Elle raconte toute son enfance à jouer avec ses frères et soeurs et cousins et cousines dans cette maison familiale où régnait le bonheur. Les étés fabuleux à jouer, à construire des maisons dans la forêt, à faire toutes sortes d'espiègleries dont sont capables les enfants. Cet état de plénitude va durer jusqu'à l'adolescence, où au grand désespoir d'Isadora, les enfants grandissent et ont d'autres aspirations. Les grands quittent le foyer pour aller à l'internat, suivre leurs études et vivre une autre vie loin de la maison.
Isadora aussi connaîtra également un très grand amour. Mais, sans regret, elle lui tournera le dos afin de ne pas avoir à quitter sa chère maison. La Maison sera plus forte que tout.

Quelques temps, les uns et les autres reviendront pour les vacances à la maison sur qui veille Isadora. Puis, petit à petit, plus.

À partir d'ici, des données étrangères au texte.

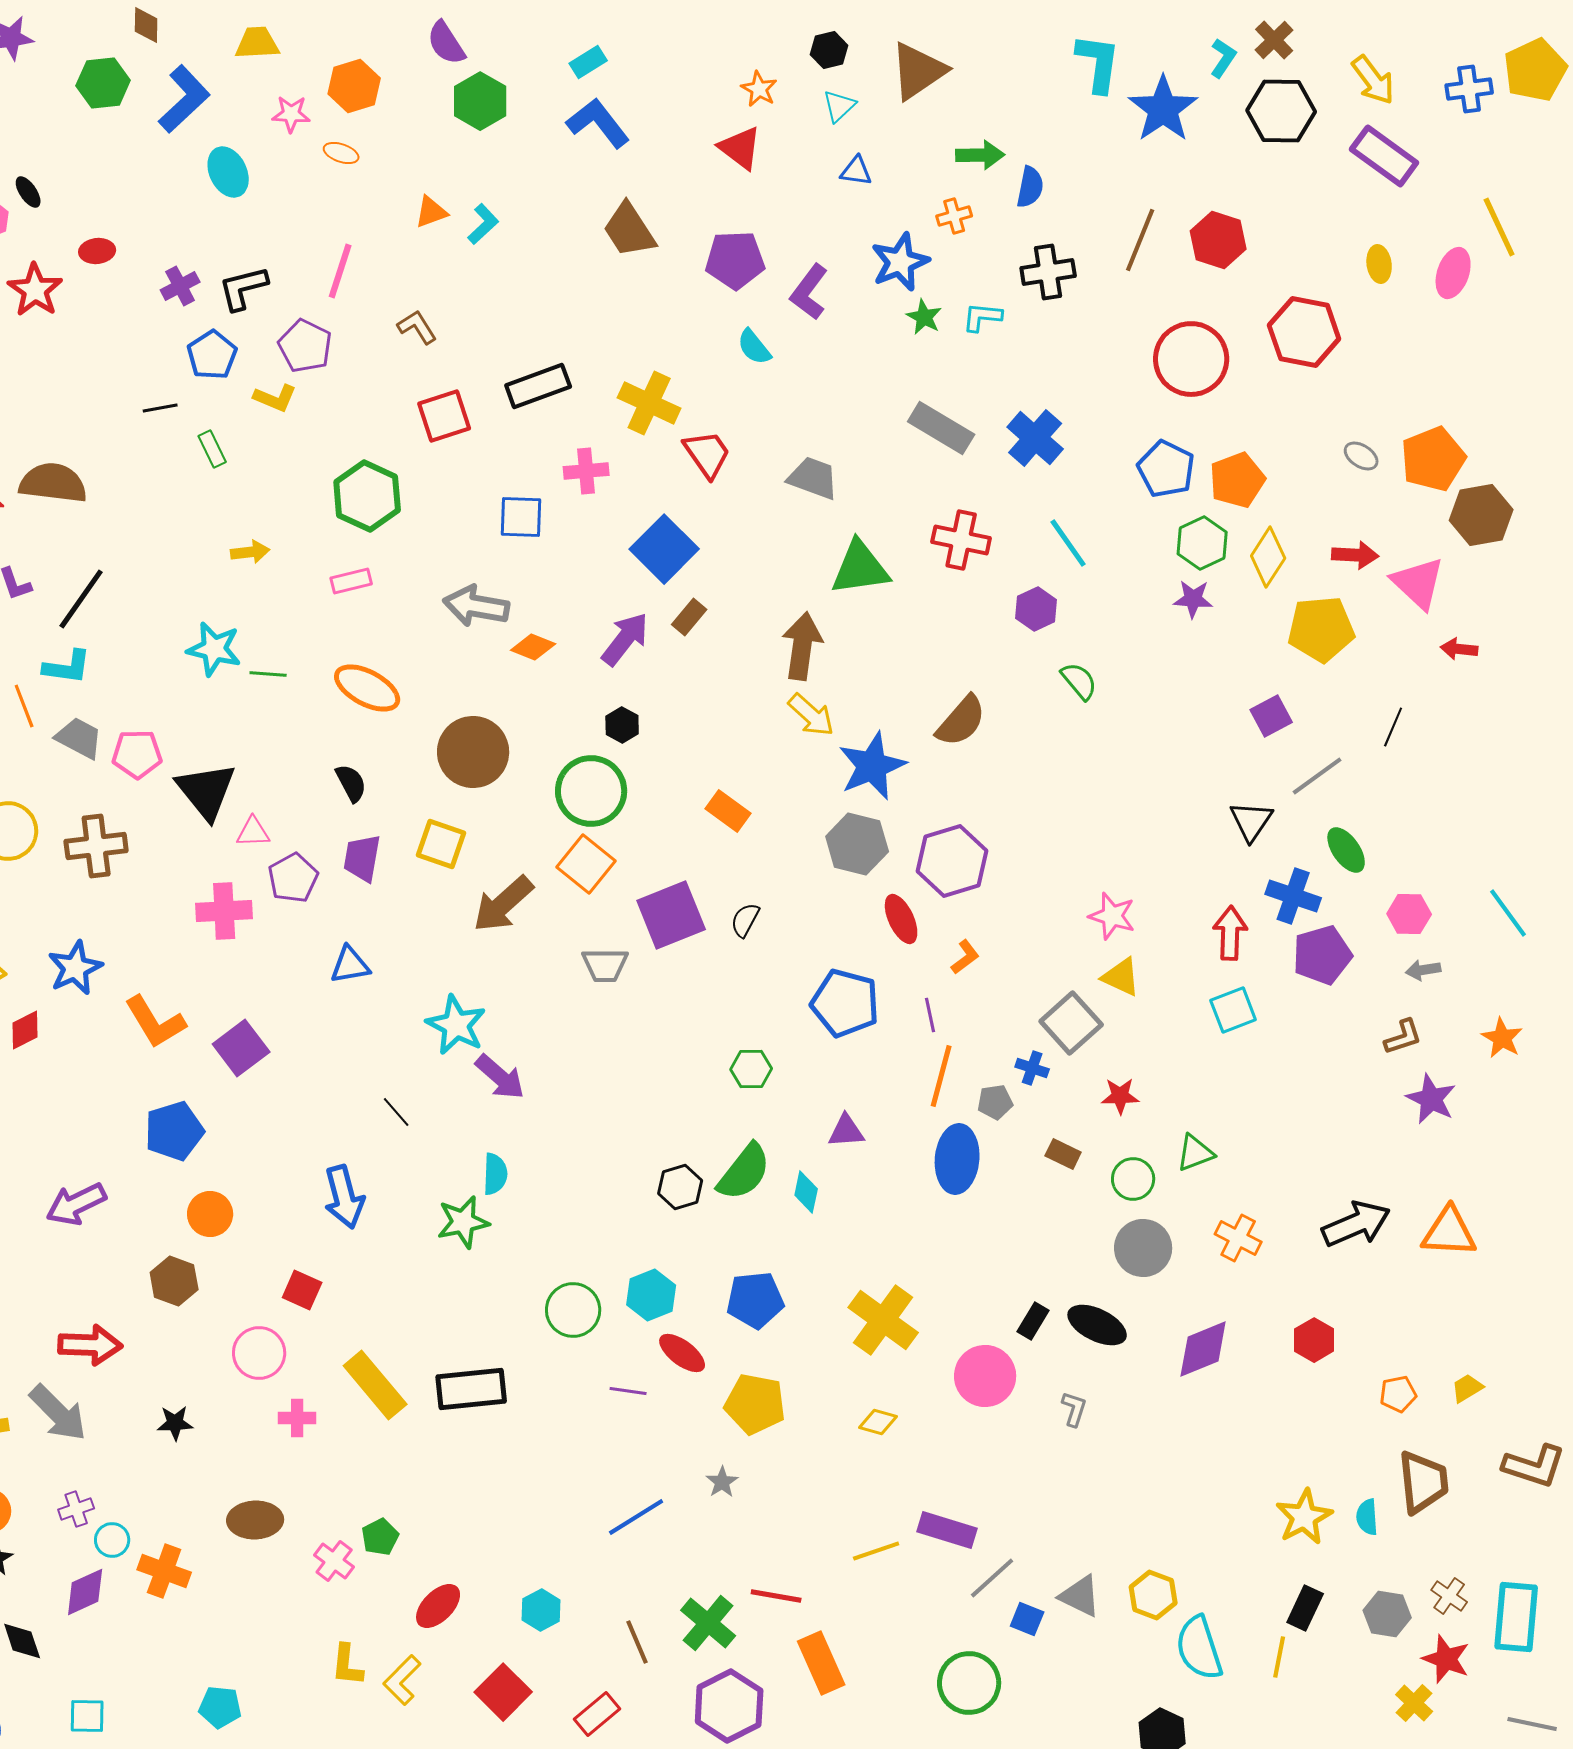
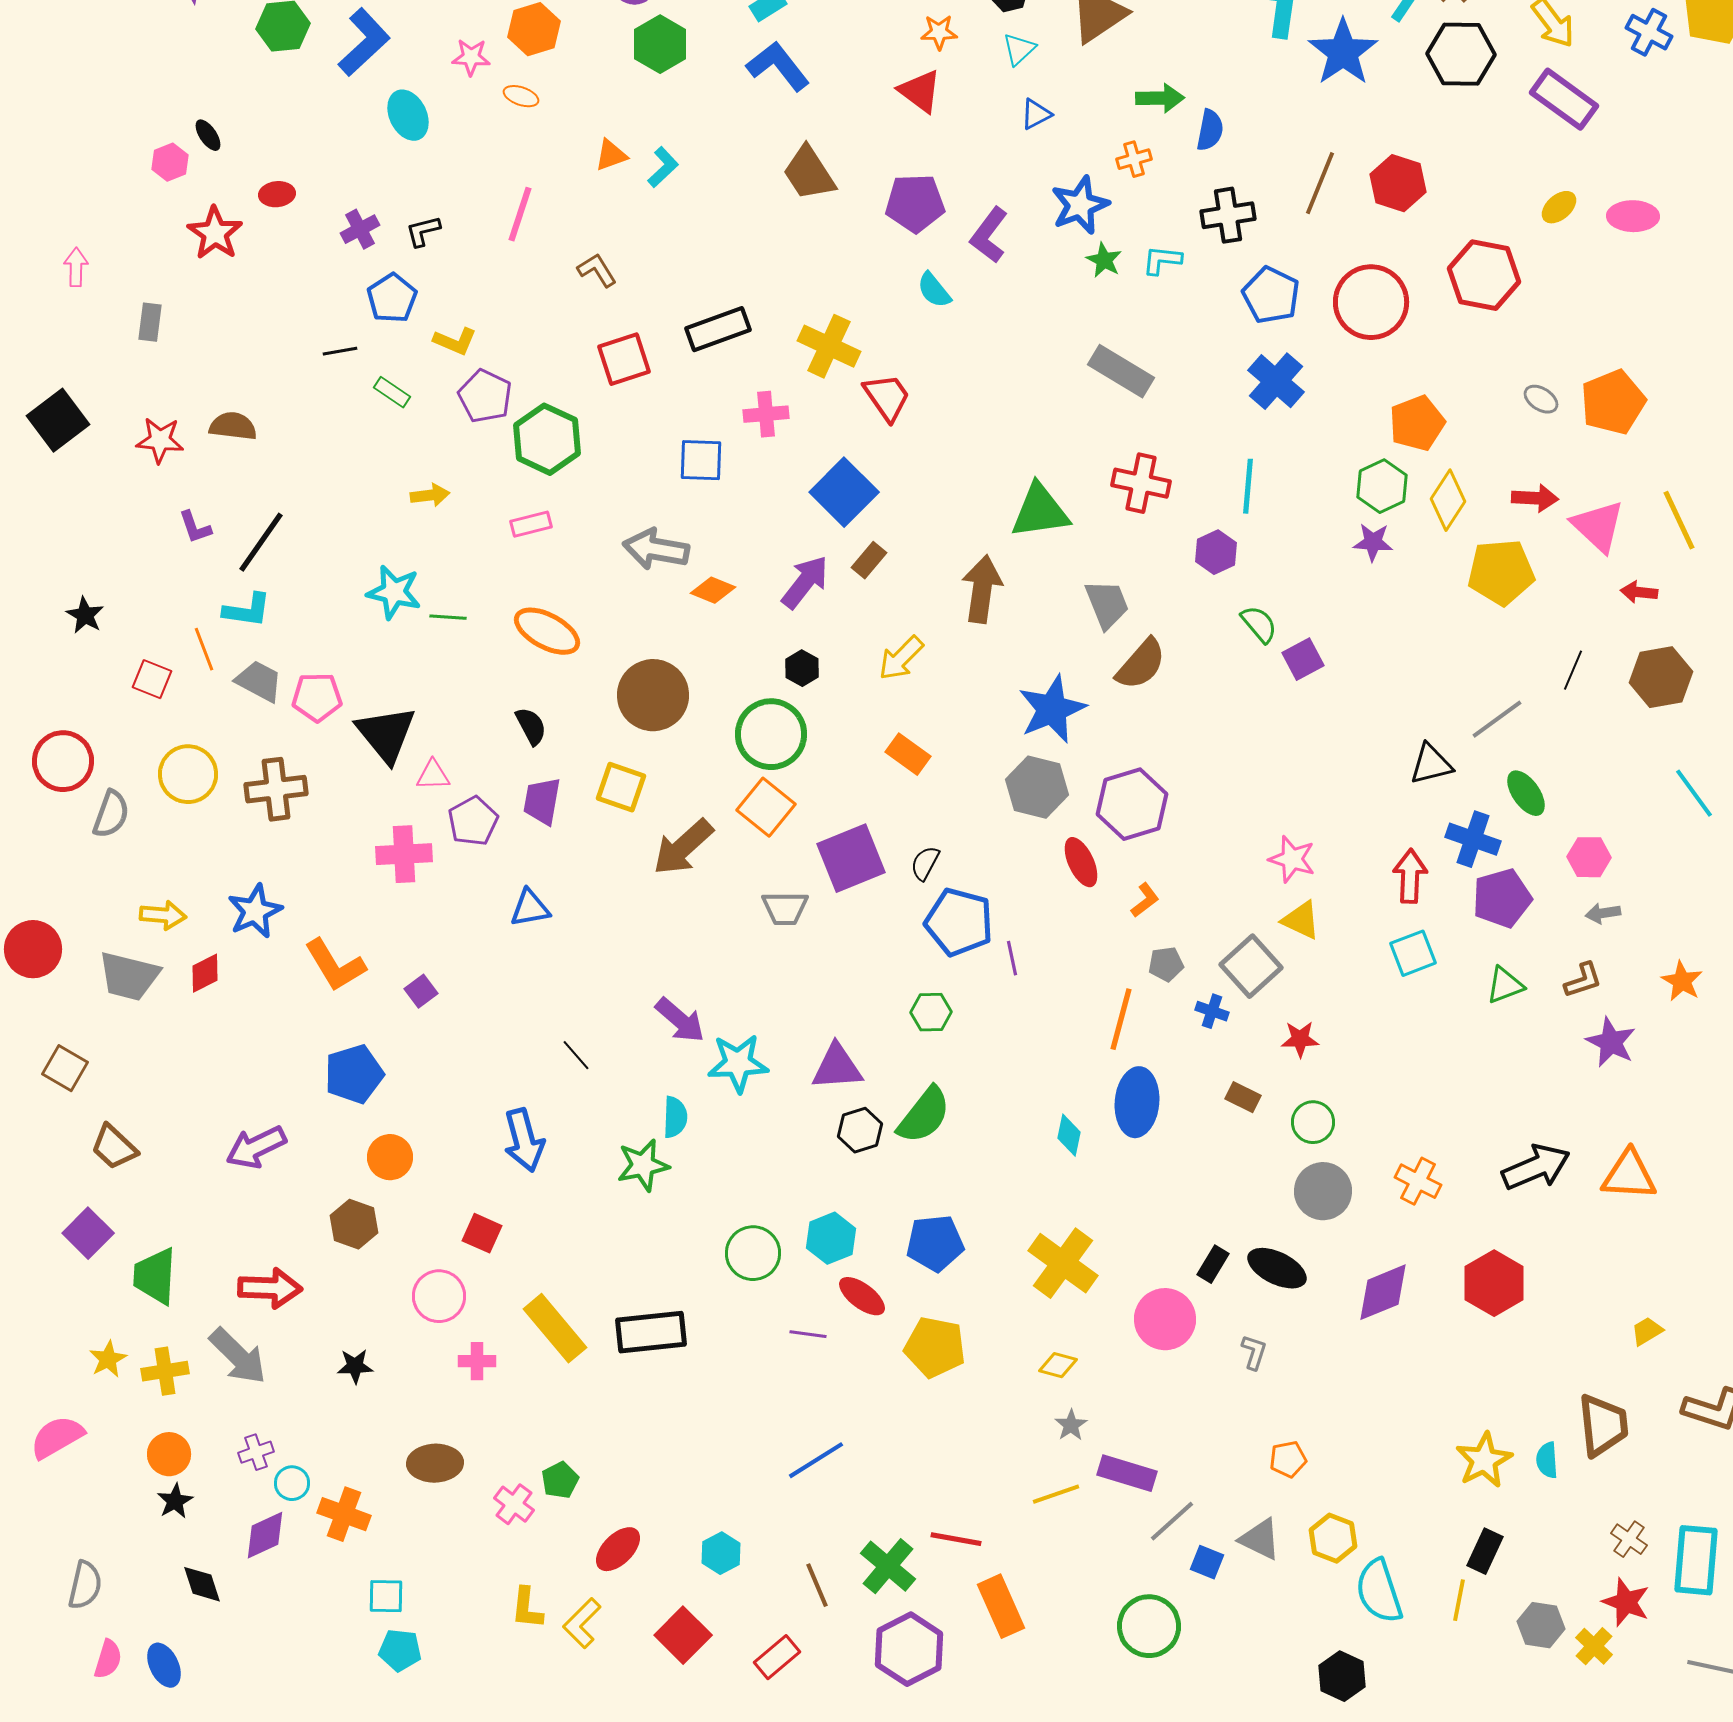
orange star: (759, 89) -> (939, 32), turned -30
blue cross: (1469, 89) -> (1649, 32), turned 36
blue triangle: (856, 171) -> (1036, 114), turned -36
yellow line: (1499, 227) -> (1679, 520), moved
yellow ellipse: (1379, 264) -> (1559, 207), turned 57
pink ellipse: (1453, 273) -> (1633, 216), turned 72
black L-shape: (243, 288) -> (423, 231), size x0.7
purple pentagon: (305, 346) -> (485, 396), moved
blue cross: (1035, 438) -> (1276, 381), moved
green rectangle: (212, 449) -> (392, 392), turned -30
blue pentagon: (1166, 469) -> (1271, 295), moved
gray trapezoid: (813, 478) -> (1107, 604), moved, turned 48
brown semicircle: (53, 483) -> (233, 426), size x0.7
brown hexagon: (1481, 515) -> (1661, 677), moved
cyan line: (1068, 543) -> (1248, 486), turned 40
yellow arrow: (811, 715) -> (901, 658), moved, turned 93
purple square: (1271, 716) -> (1303, 659), moved
black triangle: (1251, 821) -> (1431, 764), turned 42
cyan line: (1508, 913) -> (1694, 793), moved
blue pentagon: (845, 1003) -> (959, 922), moved
purple line: (930, 1015) -> (1012, 958), moved
cyan star: (456, 1025) -> (738, 1063), moved, turned -30
purple square: (241, 1048) -> (421, 991), size x0.6
gray pentagon: (995, 1102) -> (1166, 964), moved
purple triangle: (846, 1131) -> (837, 1067), moved, size x1.4
green triangle: (1195, 1153) -> (1505, 985), moved
cyan diamond: (806, 1192) -> (1069, 1135), moved
red hexagon: (1314, 1340) -> (1494, 1283), size x1.5
orange pentagon: (1398, 1394) -> (1288, 1459), moved
gray star: (722, 1482) -> (1071, 1425), moved
gray hexagon: (1387, 1614) -> (1541, 1625), moved
cyan square: (87, 1716) -> (386, 1596), moved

La vie d'Isadora est ponctuée par les saisons. Elles les apprécient toutes sauf l'automne, où elle se recroqueville sur elle-même, et elle ne reprend vie qu'avec l'arrivée de l'hiver. Puis, sa grande soeur la rejoindra un temps, après son divorce. Les deux soeurs vont enfin s'expliquer. Chacune à une vision de l'enfance différente, bien qu'ayant été élevées sous le même toit, et reçu la même éducation.

Et c'est aussi de cela que parle ce livre. de la perception que chacun peut avoir de son enfance.

Au-delà de l'histoire, ce livre est majestueux de par l'écriture, la poésie qui s'en dégage, les descriptions de l'enfance, des vicissitudes de la vie, de la solitude, de l'amitié, de la vieillesse, qui peu à peu, imprègne tout, aussi bien les gens que la maison. Maison qu'au grand désespoir il va bien falloir abandonner au bout du compte.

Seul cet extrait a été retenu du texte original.